DIRECTIONS FOR THIS TASK :: Restate word for word the section of the entries that opens at the line containing "Pubquiz over Netflix series" and closes at the line containing "Hühnern bedrängt werden.", both lines kept, pictures dropped.

——————

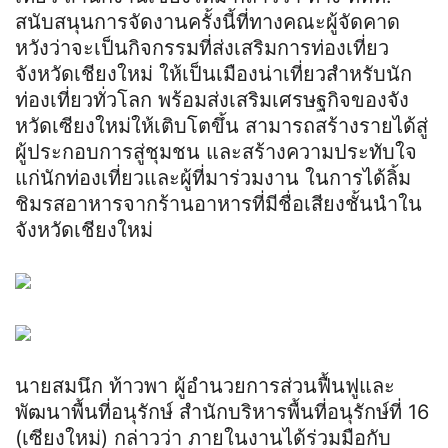
สนับสนุนการจัดงานครั้งนี้ที่ทางคณะผู้จัดคาด
หวังว่าจะเป็นกิจกรรมที่ส่งเสริมการท่องเที่ยว
จังหวัดเชียงใหม่ ให้เป็นเมืองน่าเที่ยวสำหรับนัก
ท่องเที่ยวทั่วโลก พร้อมส่งเสริมเศรษฐกิจของจัง
หวัดเซียงใหม่ให้เติบโตขึ้น สามารถสร้างรายได้สู่
ผู้ประกอบการสู่ชุมชน และสร้างความประทับใจ
แก่นักท่องเที่ยวและผู้ที่มาร่วมงาน ในการได้ลิ้ม
ชิมรสอาหารจากร้านอาหารที่มีชื่อเสียงชั้นนำใน
จังหวัดเชียงใหม่
นายสมนึก ท้าวพา ผู้อำนวยการส่วนฟื้นฟูและ
พัฒนาพื้นที่อนุรักษ์ สำนักบริหารพื้นที่อนุรักษ์ที่ 16
(เซียงใหม่) กล่าวว่า ภายในงานได้ร่วมมือกับ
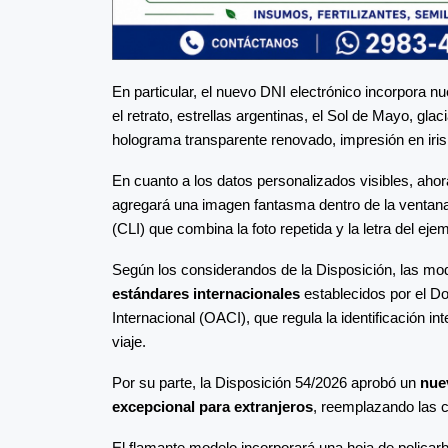
En particular, el nuevo DNI electrónico incorpora
el retrato, estrellas argentinas, el Sol de Mayo, gla
holograma transparente renovado, impresión en iris
En cuanto a los datos personalizados visibles, ahor
agregará una imagen fantasma dentro de la ventana
(CLI) que combina la foto repetida y la letra del eje
Según los considerandos de la Disposición, las mo
estándares internacionales
establecidos por el D
Internacional (OACI), que regula la identificación 
viaje.
Por su parte, la Disposición 54/2026 aprobó un
nue
excepcional para extranjeros
, reemplazando las c
El flamante modelo incorporará una hoja de policar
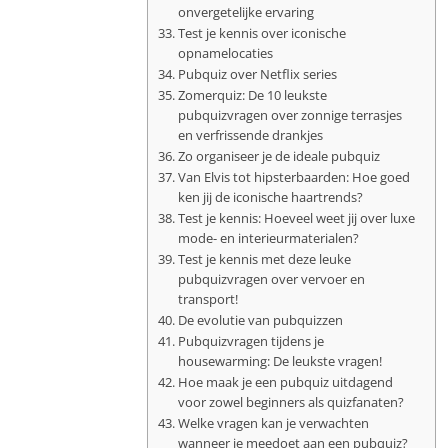
onvergetelijke ervaring
Test je kennis over iconische
opnamelocaties
Pubquiz over Netflix series
Zomerquiz: De 10 leukste
pubquizvragen over zonnige terrasjes
en verfrissende drankjes
Zo organiseer je de ideale pubquiz
Van Elvis tot hipsterbaarden: Hoe goed
ken jij de iconische haartrends?
Test je kennis: Hoeveel weet jij over luxe
mode- en interieurmaterialen?
Test je kennis met deze leuke
pubquizvragen over vervoer en
transport!
De evolutie van pubquizzen
Pubquizvragen tijdens je
housewarming: De leukste vragen!
Hoe maak je een pubquiz uitdagend
voor zowel beginners als quizfanaten?
Welke vragen kan je verwachten
wanneer je meedoet aan een pubquiz?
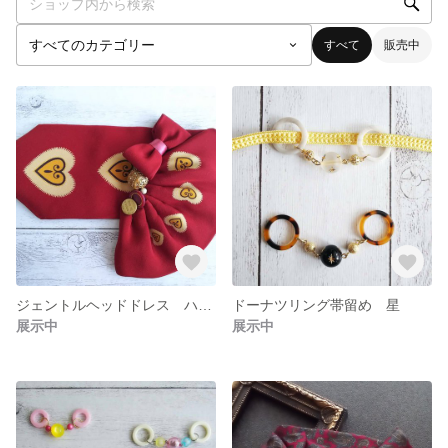
すべて
販売中
ジェントルヘッドドレス ハート ネクタイリメイク
ドーナツリング帯留め 星
展示中
展示中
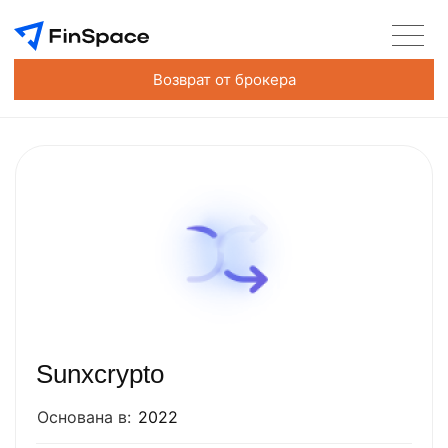
Возврат от брокера
Sunxcrypto
Основана в:
2022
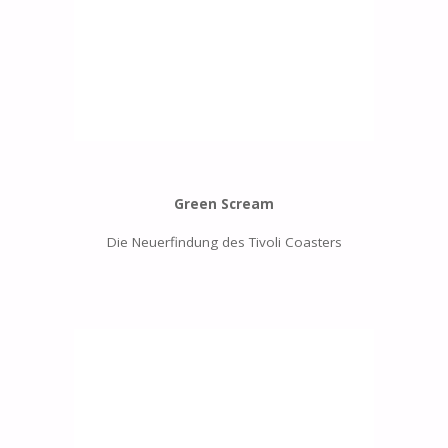
Green Scream
Die Neuerfindung des Tivoli Coasters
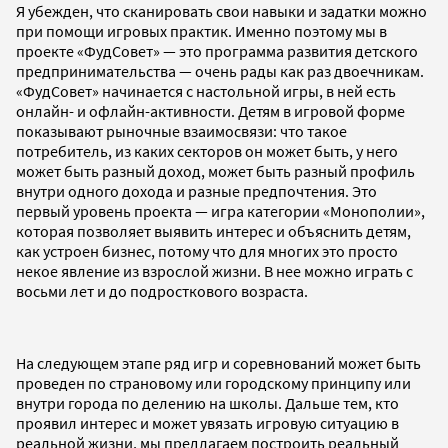
Я убежден, что сканировать свои навыки и задатки можно
при помощи игровых практик. Именно поэтому мы в
проекте «ФудСовет» — это программа развития детского
предпринимательства — очень рады как раз двоечникам.
«ФудСовет» начинается с настольной игры, в ней есть
онлайн- и офлайн-активности. Детям в игровой форме
показывают рыночные взаимосвязи: что такое
потребитель, из каких секторов он может быть, у него
может быть разный доход, может быть разный профиль
внутри одного дохода и разные предпочтения. Это
первый уровень проекта — игра категории «Монополии»,
которая позволяет выявить интерес и объяснить детям,
как устроен бизнес, потому что для многих это просто
некое явление из взрослой жизни. В нее можно играть с
восьми лет и до подросткового возраста.
На следующем этапе ряд игр и соревнований может быть
проведен по страновому или городскому принципу или
внутри города по делению на школы. Дальше тем, кто
проявил интерес и может увязать игровую ситуацию в
реальной жизни, мы предлагаем построить реальный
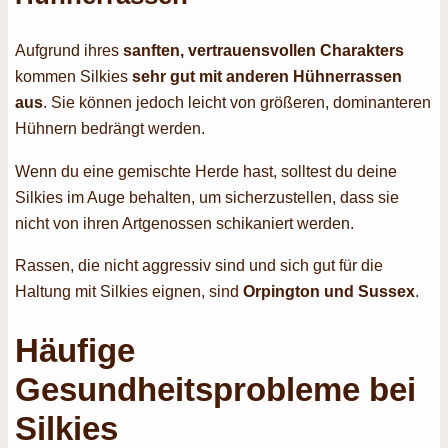
Aufgrund ihres
sanften, vertrauensvollen Charakters
kommen Silkies
sehr gut mit anderen Hühnerrassen
aus
. Sie können jedoch leicht von größeren, dominanteren
Hühnern bedrängt werden.
Wenn du eine gemischte Herde hast, solltest du deine
Silkies im Auge behalten, um sicherzustellen, dass sie
nicht von ihren Artgenossen schikaniert werden.
Rassen, die nicht aggressiv sind und sich gut für die
Haltung mit Silkies eignen, sind
Orpington und Sussex
.
Häufige
Gesundheitsprobleme bei
Silkies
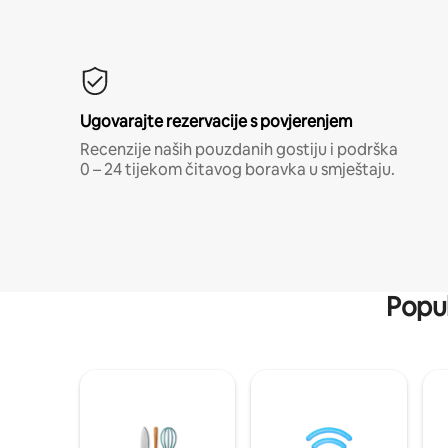
Ugovarajte rezervacije s povjerenjem
Recenzije naših pouzdanih gostiju i podrška
0 – 24 tijekom čitavog boravka u smještaju.
Popul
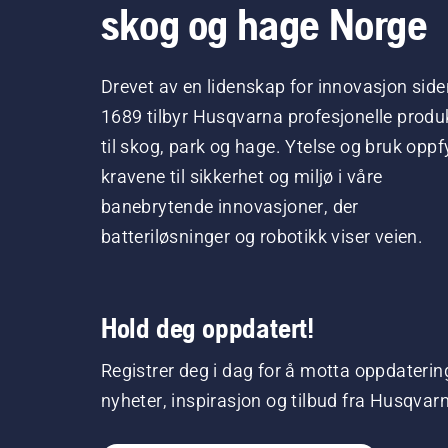
skog og hage Norge
Drevet av en lidenskap for innovasjon side
1689 tilbyr Husqvarna profesjonelle produ
til skog, park og hage. Ytelse og bruk oppfy
kravene til sikkerhet og miljø i våre
banebrytende innovasjoner, der
batteriløsninger og robotikk viser veien.
Hold deg oppdatert!
Registrer deg i dag for å motta oppdaterin
nyheter, inspirasjon og tilbud fra Husqvar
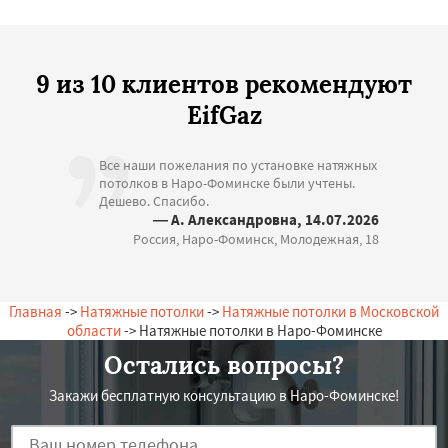
9 из 10 клиентов рекомендуют
EifGaz
Все наши пожелания по установке натяжных
потолков в Наро-Фоминске были учтены.
Дешево. Спасибо.
— А. Александровна, 14.07.2026
Россия, Наро-Фоминск, Молодежная, 18
Главная
->
Натяжные потолки
->
Натяжные потолки в Московской
области
-> Натяжные потолки в Наро-Фоминске
Остались вопросы?
Закажи бесплатную консультацию в Наро-Фоминске!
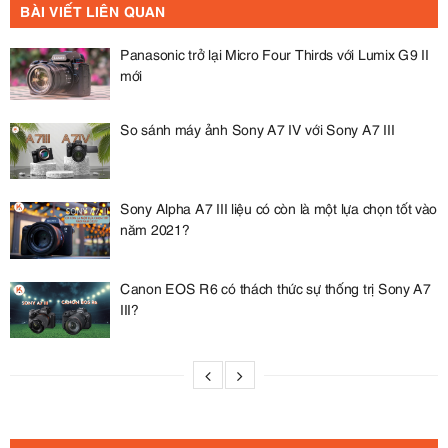
BÀI VIẾT LIÊN QUAN
Panasonic trở lại Micro Four Thirds với Lumix G9 II
mới
So sánh máy ảnh Sony A7 IV với Sony A7 III
Sony Alpha A7 III liệu có còn là một lựa chọn tốt vào
năm 2021?
Canon EOS R6 có thách thức sự thống trị Sony A7
III?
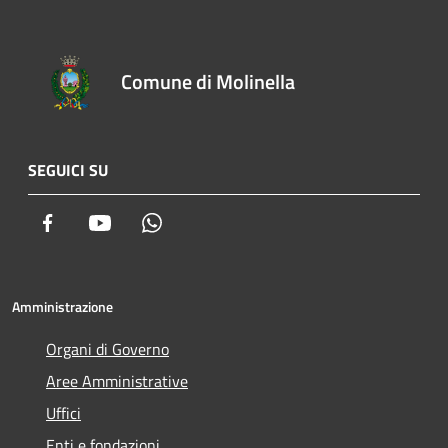
Comune di Molinella
SEGUICI SU
Facebook
Youtube
Whatsapp
Amministrazione
Organi di Governo
Aree Amministrative
Uffici
Enti e fondazioni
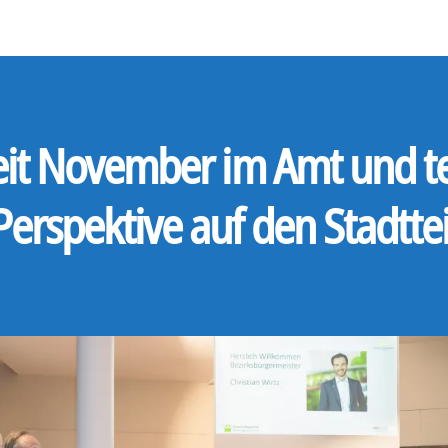
 seit November im Amt und te
Perspektive auf den Stadttei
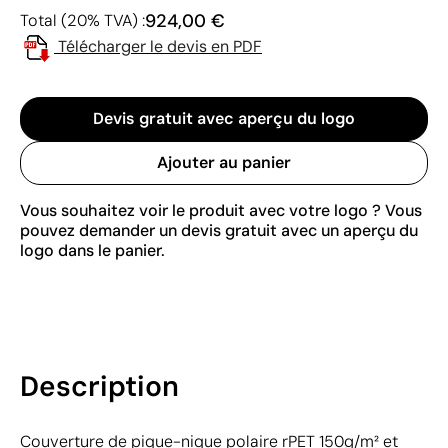
924,00 €
Total (20% TVA) :
Télécharger le devis en PDF
Devis gratuit avec aperçu du logo
Ajouter au panier
Vous souhaitez voir le produit avec votre logo ? Vous
pouvez demander un devis gratuit avec un aperçu du
logo dans le panier.
Description
Couverture de pique-nique polaire rPET 150g/m² et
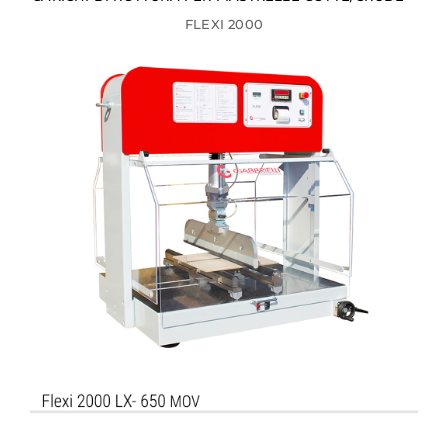
FLEXI 2000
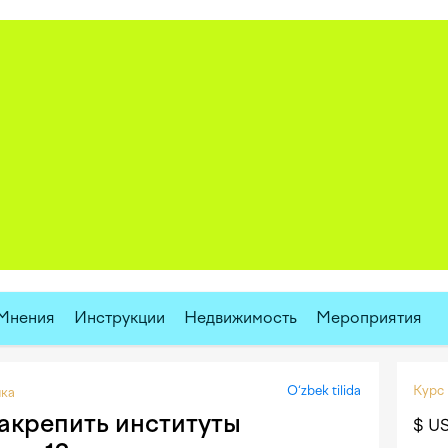
Мнения
Инструкции
Недвижимость
Мероприятия
O‘zbek tilida
Курс
ка
акрепить институты
$ U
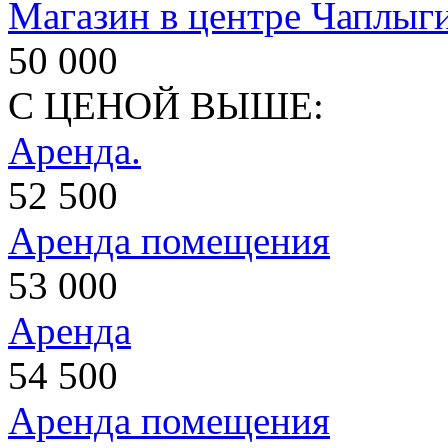
Магазин в центре Чаплыг
50 000
С ЦЕНОЙ ВЫШЕ:
Аренда.
52 500
Аренда помещения
53 000
Аренда
54 500
Аренда помещения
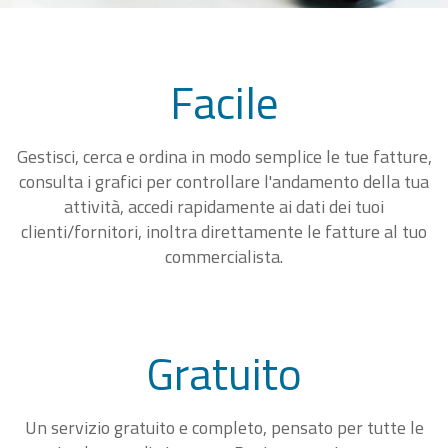
Facile
Gestisci, cerca e ordina in modo semplice le tue fatture,
consulta i grafici per controllare l'andamento della tua
attività, accedi rapidamente ai dati dei tuoi
clienti/fornitori, inoltra direttamente le fatture al tuo
commercialista.
Gratuito
Un servizio gratuito e completo, pensato per tutte le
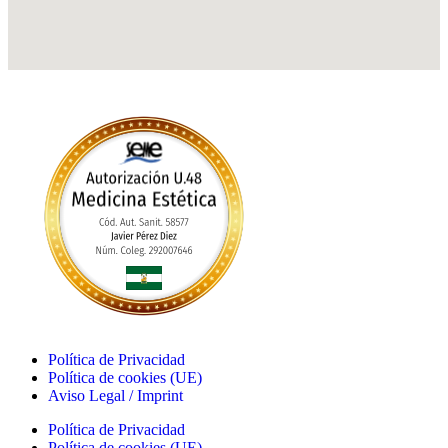
Política de Privacidad
Política de cookies (UE)
Aviso Legal / Imprint
Política de Privacidad
Política de cookies (UE)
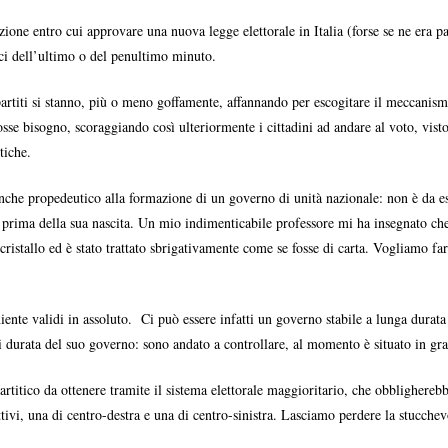
uzione entro cui approvare una nuova legge elettorale in Italia (forse se ne era
ici dell’ultimo o del penultimo minuto.
 partiti si stanno, più o meno goffamente, affannando per escogitare il meccani
sse bisogno, scoraggiando così ulteriormente i cittadini ad andare al voto, visto 
tiche.
bianche propedeutico alla formazione di un governo di unità nazionale: non è da e
ima della sua nascita. Un mio indimenticabile professore mi ha insegnato che il
 cristallo ed è stato trattato sbrigativamente come se fosse di carta. Vogliamo far
r niente validi in assoluto. Ci può essere infatti un governo stabile a lunga dura
 durata del suo governo: sono andato a controllare, al momento è situato in gra
titico da ottenere tramite il sistema elettorale maggioritario, che obbligherebbe
attivi, una di centro-destra e una di centro-sinistra. Lasciamo perdere la stucch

——————

EXERCISE ANSWER ::
Pubquiz over Netflix series
Zomerquiz: De 10 leukste
pubquizvragen over zonnige terrasjes
en verfrissende drankjes
Zo organiseer je de ideale pubquiz
Van Elvis tot hipsterbaarden: Hoe goed
ken jij de iconische haartrends?
Test je kennis: Hoeveel weet jij over luxe
mode- en interieurmaterialen?
Test je kennis met deze leuke
pubquizvragen over vervoer en
transport!
De evolutie van pubquizzen
Pubquizvragen tijdens je
housewarming: De leukste vragen!
Hoe maak je een pubquiz uitdagend
voor zowel beginners als quizfanaten?
Welke vragen kan je verwachten
wanneer je meedoet aan een pubquiz?
すべて
販売中
ジェントルヘッドドレス ハート ネクタイリメイク
ドーナツリング帯留め 星
展示中
展示中
Возврат от брокера
Sunxcrypto
Основана в:
2022
Green Scream
Die Neuerfindung des Tivoli Coasters
Я убежден, что сканировать свои навыки и задатки можно
при помощи игровых практик. Именно поэтому мы в
проекте «ФудСовет» — это программа развития детского
предпринимательства — очень рады как раз двоечникам.
«ФудСовет» начинается с настольной игры, в ней есть
онлайн- и офлайн-активности. Детям в игровой форме
показывают рыночные взаимосвязи: что такое
потребитель, из каких секторов он может быть, у него
может быть разный доход, может быть разный профиль
внутри одного дохода и разные предпочтения. Это
первый уровень проекта — игра категории «Монополии»,
которая позволяет выявить интерес и объяснить детям,
как устроен бизнес, потому что для многих это просто
некое явление из взрослой жизни. В нее можно играть с
восьми лет и до подросткового возраста.
На следующем этапе ряд игр и соревнований может быть
проведен по страновому или городскому принципу или
внутри города по делению на школы. Дальше тем, кто
проявил интерес и может увязать игровую ситуацию в
реальной жизни, мы предлагаем построить реальный
Aufgrund ihres
sanften, vertrauensvollen Charakters
kommen Silkies
sehr gut mit anderen Hühnerrassen
aus
. Sie können jedoch leicht von größeren, dominanteren
Hühnern bedrängt werden.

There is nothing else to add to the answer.